---------- RECORDS FOR THIS TASK

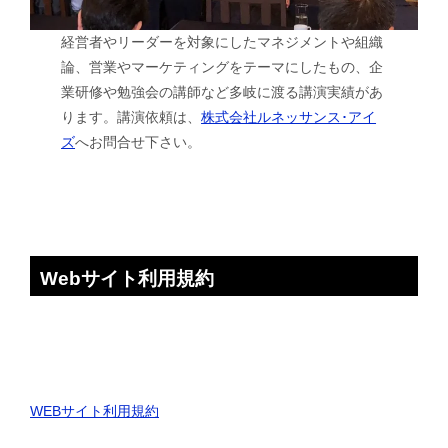
経営者やリーダーを対象にしたマネジメントや組織
論、営業やマーケティングをテーマにしたもの、企
業研修や勉強会の講師など多岐に渡る講演実績があ
ります。講演依頼は、
株式会社ルネッサンス･アイ
ズ
へお問合せ下さい。
Webサイト利用規約
WEBサイト利用規約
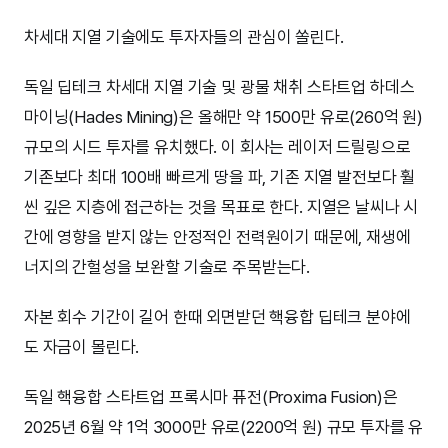
차세대 지열 기술에도 투자자들의 관심이 쏠린다.
독일 딥테크 차세대 지열 기술 및 광물 채취 스타트업 하데스
마이닝(Hades Mining)은 올해만 약 1500만 유로(260억 원)
규모의 시드 투자를 유치했다. 이 회사는 레이저 드릴링으로
기존보다 최대 100배 빠르게 땅을 파, 기존 지열 발전보다 훨
씬 깊은 지층에 접근하는 것을 목표로 한다. 지열은 날씨나 시
간에 영향을 받지 않는 안정적인 전력원이기 때문에, 재생에
너지의 간헐성을 보완할 기술로 주목받는다.
자본 회수 기간이 길어 한때 외면받던 핵융합 딥테크 분야에
도 자금이 몰린다.
독일 핵융합 스타트업 프록시마 퓨전(Proxima Fusion)은
2025년 6월 약 1억 3000만 유로(2200억 원) 규모 투자를 유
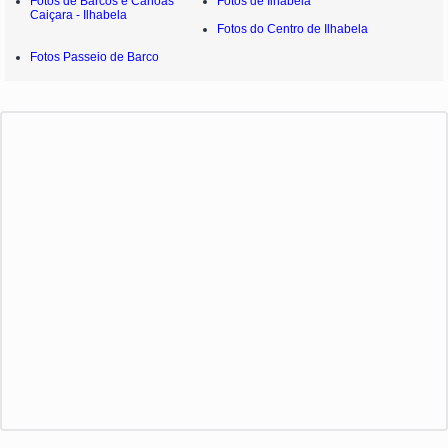
Fotos de Barcos e Canoas
Fotos de Ilhabela
Caiçara - Ilhabela
Fotos do Centro de Ilhabela
Fotos Passeio de Barco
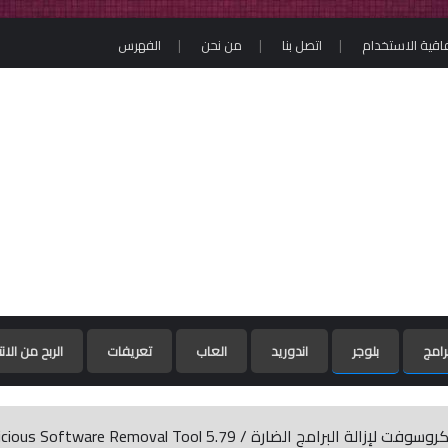
فاقية الاستخدام
اتصل بنا
من نحن
الفهرس
رامج
بلوجر
اندوريد
العاب
تعريفات
الربح من الان
Microsoft Malicious Software Re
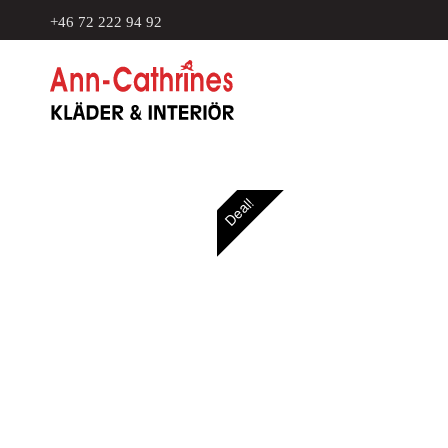
+46 72 222 94 92
Deal!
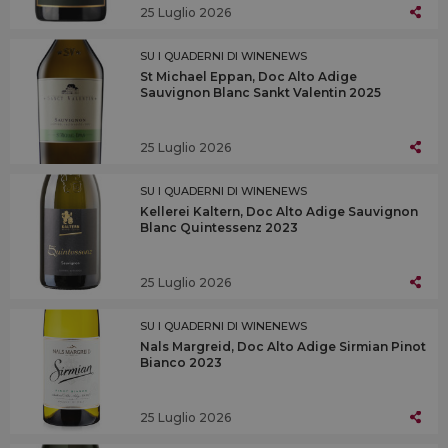
25 Luglio 2026
SU I QUADERNI DI WINENEWS
St Michael Eppan, Doc Alto Adige
Sauvignon Blanc Sankt Valentin 2025
25 Luglio 2026
SU I QUADERNI DI WINENEWS
Kellerei Kaltern, Doc Alto Adige Sauvignon
Blanc Quintessenz 2023
25 Luglio 2026
SU I QUADERNI DI WINENEWS
Nals Margreid, Doc Alto Adige Sirmian Pinot
Bianco 2023
25 Luglio 2026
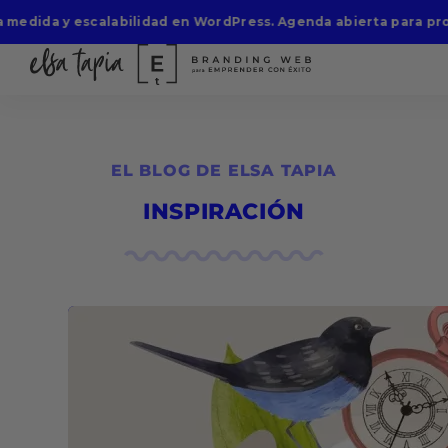
 medida y escalabilidad en WordPress. Agenda abierta para pro
Saltar
al
EL BLOG DE ELSA TAPIA
contenido
INSPIRACIÓN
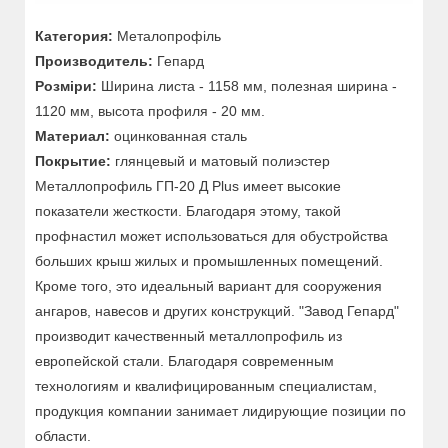
Категория:
Металопрофіль
Производитель:
Гепард
Розміри:
Ширина листа - 1158 мм, полезная ширина -
1120 мм, высота профиля - 20 мм.
Материал:
оцинкованная сталь
Покрытие:
глянцевый и матовый полиэстер
Металлопрофиль ГП-20 Д Plus имеет высокие
показатели жесткости. Благодаря этому, такой
профнастил может использоваться для обустройства
больших крыш жилых и промышленных помещений.
Кроме того, это идеальный вариант для сооружения
ангаров, навесов и других конструкций. "Завод Гепард"
производит качественный металлопрофиль из
европейской стали. Благодаря современным
технологиям и квалифицированным специалистам,
продукция компании занимает лидирующие позиции по
области.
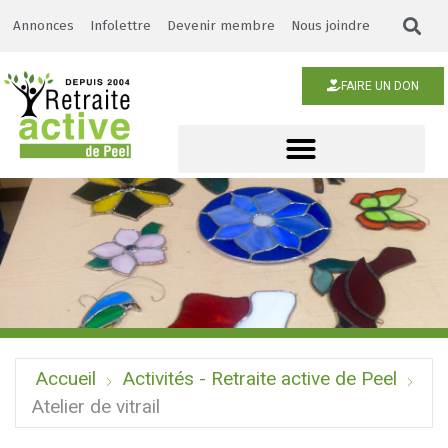
Annonces
Infolettre
Devenir membre
Nous joindre
FAIRE UN DON
Accueil
Activités - Retraite active de Peel
Atelier de vitrail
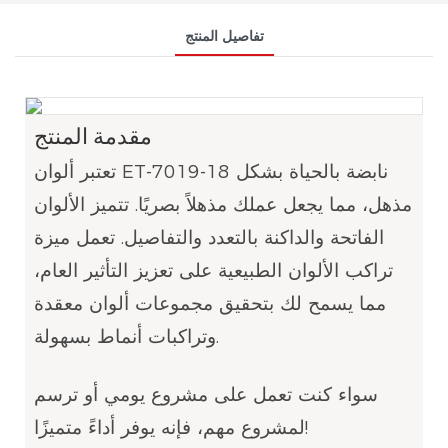
تفاصيل المنتج
مقدمة المنتج
تعتبر ألوان ET-7019-18 نابضة بالحياة بشكل
مذهل، مما يجعل عملك مذهلاً بصريًا. تتميز الألوان
الفاتحة والداكنة بالتعدد والتفاصيل. تعمل ميزة
تراكب الألوان الطبيعية على تعزيز التأثير العام،
مما يسمح لك بتحقيق مجموعات ألوان معقدة
وتراكبات أنماط بسهولة.
سواء كنت تعمل على مشروع يومي أو ترسم
لمشروع مهم، فإنه يوفر أداءً متميزًا!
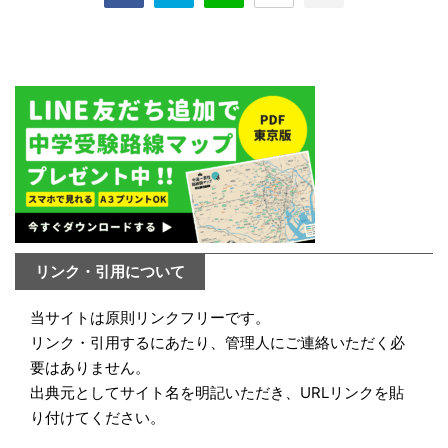
リンク・引用について
当サイトは原則リンクフリーです。
リンク・引用するにあたり、管理人にご連絡いただく必
要はありません。
出典元としてサイト名を明記いただき、URLリンクを貼
り付けてください。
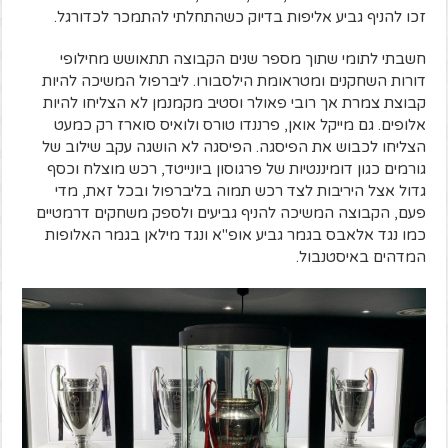
זכו להניף גביע אליפות בדיוק כשהתחלתי להתמכר לכדורגל.
חשבתי לתומי שתוך מספר שנים הקבוצה תתאושש מחילופי
דורות השחקנים ומטראומת הילסבורו. ליברפול המשיכה להיות
קבוצת צמרת אך רובי פאולר וסטיב מקמנמן לא הצליחו להיות
אלופים. גם מייקל אואן, פרננדו טורס ולואיס סוארז רק כמעט
הצליחו לכבוש את הפיסגה. הפיסגה לא הושגה עקב שילוב של
גורמים כגון דומיננטיות של פרגוסון ביונייטד, רכש מוצלח וכסף
גדול אצל היריבות לצד רכש תמוה בליברפול ובכל זאת, מדי
פעם, הקבוצה המשיכה להניף גביעים ולספק משחקים דרמטיים
כמו נגד אלאבס בגמר גביע אופ"א ונגד מילאן בגמר האלופות
המדהים באיסטנבול.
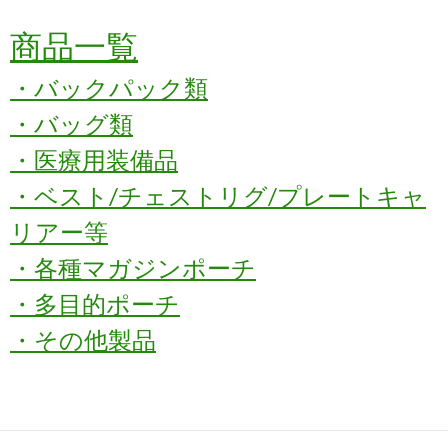
商品一覧
・バックパック類
・バッグ類
・医療用装備品
・ベスト/チェストリグ/プレートキャ
リアー等
・各種マガジンポーチ
・多目的ポーチ
・その他製品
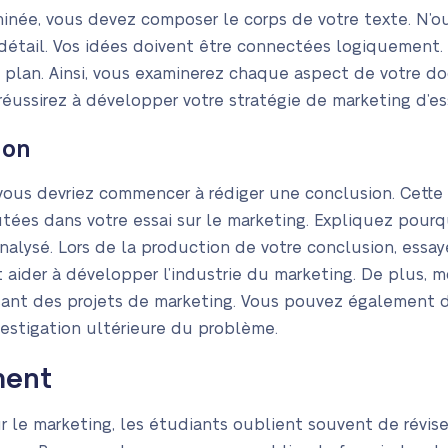
minée, vous devez composer le corps de votre texte. N’o
 détail. Vos idées doivent être connectées logiquement
e plan. Ainsi, vous examinerez chaque aspect de votre d
éussirez à développer votre stratégie de marketing d’ess
ion
vous devriez commencer à rédiger une conclusion. Cette 
tées dans votre essai sur le marketing. Expliquez pourq
alysé. Lors de la production de votre conclusion, essa
aider à développer l’industrie du marketing. De plus, m
isant des projets de marketing. Vous pouvez également
stigation ultérieure du problème.
ment
ur le marketing, les étudiants oublient souvent de réviser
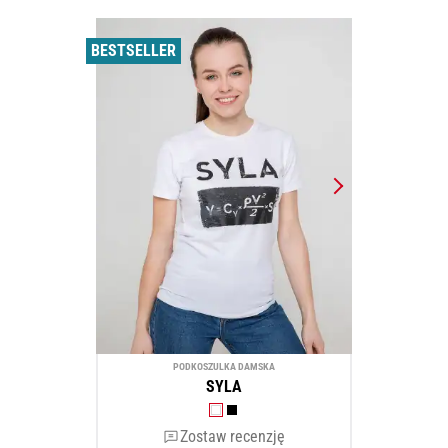
BESTSELLER
PODKOSZULKA DAMSKA
SYLA
Zostaw recenzję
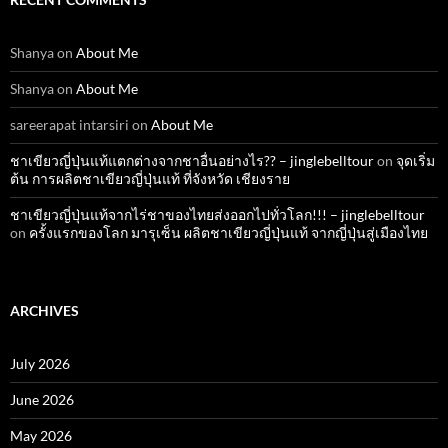
Shanya
on
About Me
Shanya
on
About Me
sareerapat intarsiri
on
About Me
ชาเขียวญี่ปุ่นแท้แตกต่างจากชาอื่นอย่างไร?? – jinglebelltour
on
จุดเริ่ม
ต้น การผลิตชาเขียวญี่ปุ่นแท้ ที่จังหวัด เชียงราย
ชาเขียวญี่ปุ่นแท้จากไร่ชาของไทยส่งออกไปทั่วโลก!!! – jinglebelltour
on
ครั้งแรกของโลก มารุเซ็น ผลิตชาเขียวญี่ปุ่นแท้ จากญี่ปุ่นสู่เมืองไทย
ARCHIVES
July 2026
June 2026
May 2026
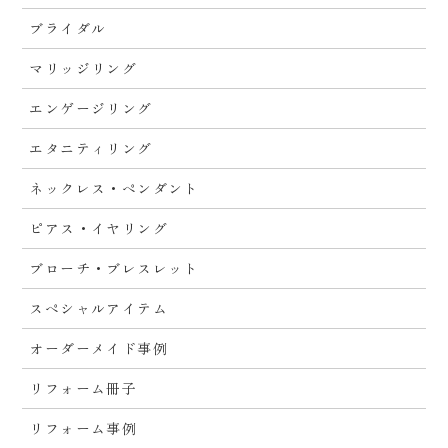
ブライダル
マリッジリング
エンゲージリング
エタニティリング
ネックレス・ペンダント
ピアス・イヤリング
ブローチ・ブレスレット
スペシャルアイテム
オーダーメイド事例
リフォーム冊子
リフォーム事例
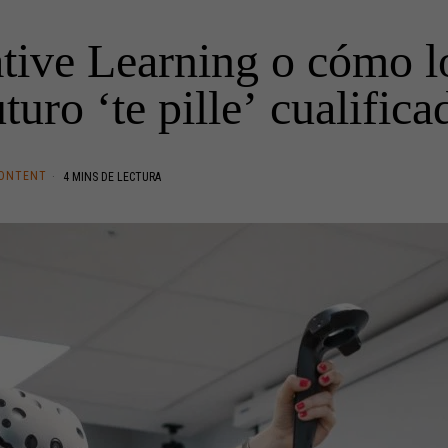
tive Learning o cómo lo
uturo ‘te pille’ cualifica
CONTENT
4 MINS DE LECTURA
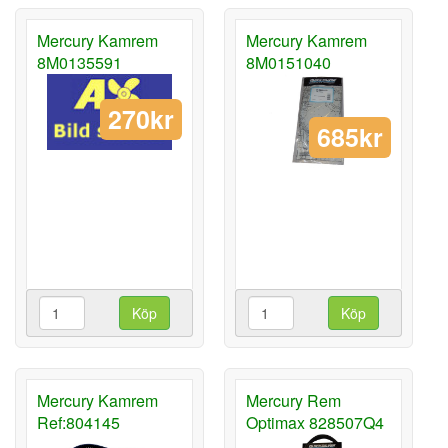
Mercury Kamrem
Mercury Kamrem
8M0135591
8M0151040
270kr
685kr
Köp
Köp
Mercury Kamrem
Mercury Rem
Ref:804145
Optimax 828507Q4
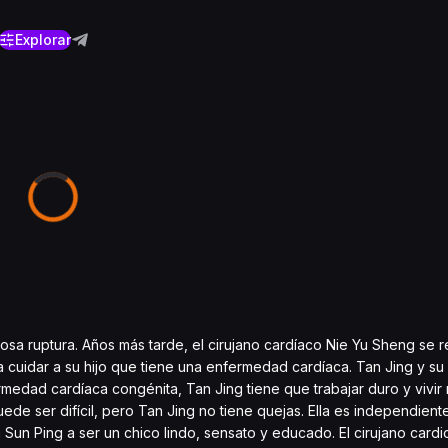
Explorar
osa ruptura. Años más tarde, el cirujano cardíaco Nie Yu Sheng se 
 cuidar a su hijo que tiene una enfermedad cardíaca. Tan Jing y su 
rmedad cardíaca congénita, Tan Jing tiene que trabajar duro y vivir
uede ser difícil, pero Tan Jing no tiene quejas. Ella es independiente
 Sun Ping a ser un chico lindo, sensato y educado. El cirujano cardi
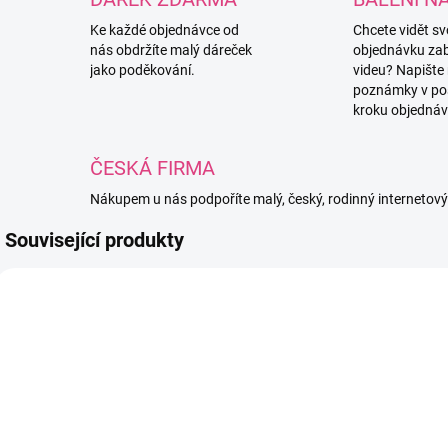
Ke každé objednávce od
Chcete vidět s
nás obdržíte malý dáreček
objednávku za
jako poděkování.
videu? Napište
poznámky v po
kroku objednáv
ČESKÁ FIRMA
Nákupem u nás podpoříte malý, český, rodinný internetov
Související produkty
4276
4277
SKLADEM
SKLADEM
(25 KS)
(2 KS)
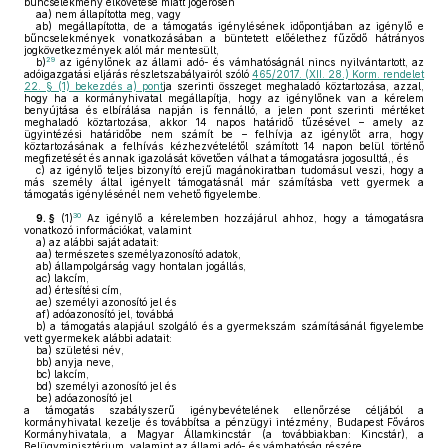
bűncselekmény elkövetése miatt jogerősen
aa)
nem állapította meg, vagy
ab)
megállapította, de a támogatás igénylésének időpontjában az igénylő e
bűncselekmények vonatkozásában a büntetett előélethez fűződő hátrányos
jogkövetkezmények alól már mentesült,
29
b)
az igénylőnek az állami adó- és vámhatóságnál nincs nyilvántartott, az
adóigazgatási eljárás részletszabályairól szóló
465/2017. (XII. 28.) Korm. rendelet
22. § (1) bekezdés a) pont
ja szerinti összeget meghaladó köztartozása, azzal,
hogy ha a kormányhivatal megállapítja, hogy az igénylőnek van a kérelem
benyújtása és elbírálása napján is fennálló, a jelen pont szerinti mértéket
meghaladó köztartozása, akkor 14 napos határidő tűzésével – amely az
ügyintézési határidőbe nem számít be – felhívja az igénylőt arra, hogy
köztartozásának a felhívás kézhezvételétől számított 14 napon belül történő
megfizetését és annak igazolását követően válhat a támogatásra jogosulttá,, és
c)
az igénylő teljes bizonyító erejű magánokiratban tudomásul veszi, hogy a
más személy által igényelt támogatásnál már számításba vett gyermek a
támogatás igénylésénél nem vehető figyelembe.
30
9. §
(1)
Az igénylő a kérelemben hozzájárul ahhoz, hogy a támogatásra
vonatkozó információkat, valamint
a)
az alábbi saját adatait:
aa)
természetes személyazonosító adatok,
ab)
állampolgárság vagy hontalan jogállás,
ac)
lakcím,
ad)
értesítési cím,
ae)
személyi azonosító jel és
af)
adóazonosító jel, továbbá
b)
a támogatás alapjául szolgáló és a gyermekszám számításánál figyelembe
vett gyermekek alábbi adatait:
ba)
születési név,
bb)
anyja neve,
bc)
lakcím,
bd)
személyi azonosító jel és
be)
adóazonosító jel
a támogatás szabályszerű igénybevételének ellenőrzése céljából a
kormányhivatal kezelje és továbbítsa a pénzügyi intézmény, Budapest Főváros
Kormányhivatala, a Magyar Államkincstár (a továbbiakban: Kincstár), a
Belügyminisztérium, valamint az állami adó- és vámhatóság részére.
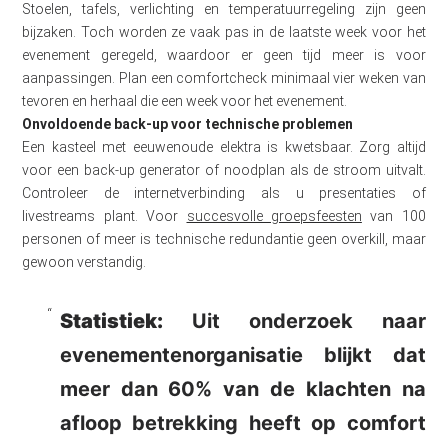
Stoelen, tafels, verlichting en temperatuurregeling zijn geen
bijzaken. Toch worden ze vaak pas in de laatste week voor het
evenement geregeld, waardoor er geen tijd meer is voor
aanpassingen. Plan een comfortcheck minimaal vier weken van
tevoren en herhaal die een week voor het evenement.
Onvoldoende back-up voor technische problemen
Een kasteel met eeuwenoude elektra is kwetsbaar. Zorg altijd
voor een back-up generator of noodplan als de stroom uitvalt.
Controleer de internetverbinding als u presentaties of
livestreams plant. Voor
succesvolle groepsfeesten
van 100
personen of meer is technische redundantie geen overkill, maar
gewoon verstandig.
Statistiek:
Uit onderzoek naar
evenementenorganisatie blijkt dat
meer dan 60% van de klachten na
afloop betrekking heeft op comfort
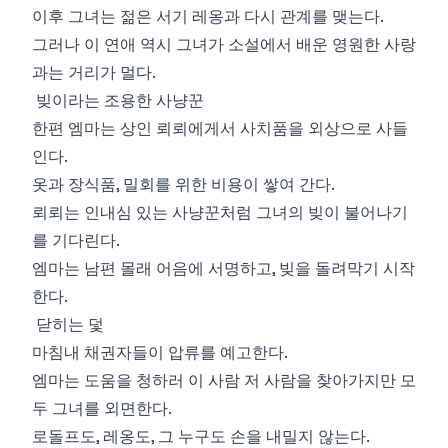
이후 그녀는 젊은 서기 레옹과 다시 관계를 맺는다.
그러나 이 연애 역시 그녀가 소설에서 배운 영원한 사랑
과는 거리가 멀다.
빚이라는 조용한 사냥꾼
한편 엠마는 상인 뢰뢰에게서 사치품을 외상으로 사들
인다.
옷과 장식품, 밀회를 위한 비용이 쌓여 간다.
뢰뢰는 인내심 있는 사냥꾼처럼 그녀의 빚이 불어나기
를 기다린다.
엠마는 남편 몰래 어음에 서명하고, 빚을 돌려막기 시작
한다.
닫히는 덫
마침내 채권자들이 압류를 예고한다.
엠마는 도움을 청하러 이 사람 저 사람을 찾아가지만 모
두 그녀를 외면한다.
로돌프도, 레옹도, 그 누구도 손을 내밀지 않는다.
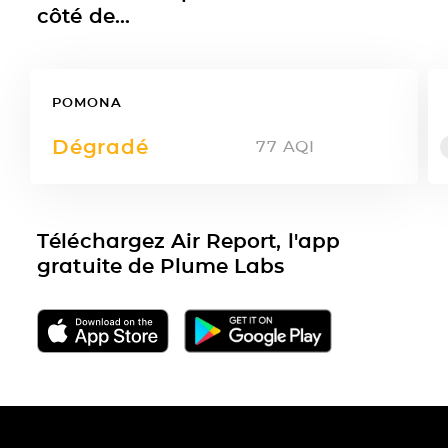
côté de...
POMONA
Dégradé
77
AQI
Téléchargez Air Report, l'app
gratuite de Plume Labs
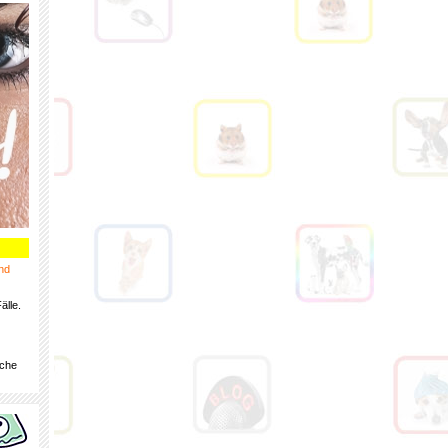
nd
älle.
iche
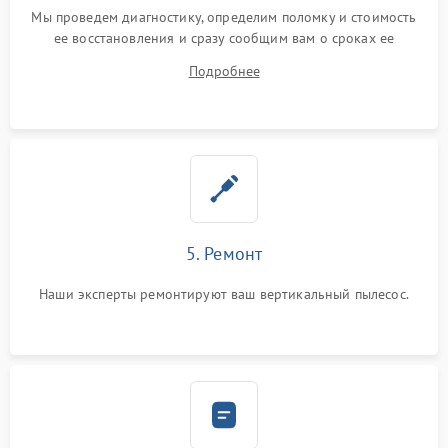
Мы проведем диагностику, определим поломку и стоимость
ее восстановления и сразу сообщим вам о сроках ее
починки
Подробнее
5. Ремонт
Наши эксперты ремонтируют ваш вертикальный пылесос.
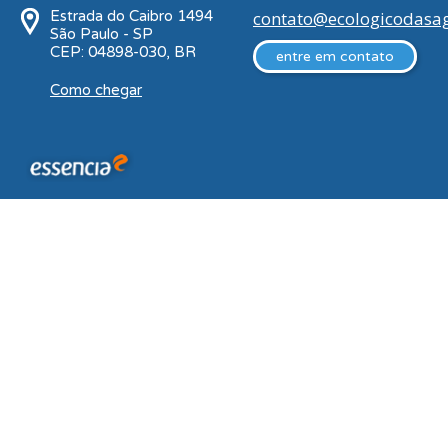
Estrada do Caibro 1494
contato@ecologicodasa
São Paulo - SP
CEP: 04898-030, BR
entre em contato
Como chegar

--------------------

### PROBLEM DETAILS
Copy all the lines above that hold the string "Благодаря".

### TASK OUTPUT
показатели жесткости. Благодаря этому, такой
европейской стали. Благодаря современным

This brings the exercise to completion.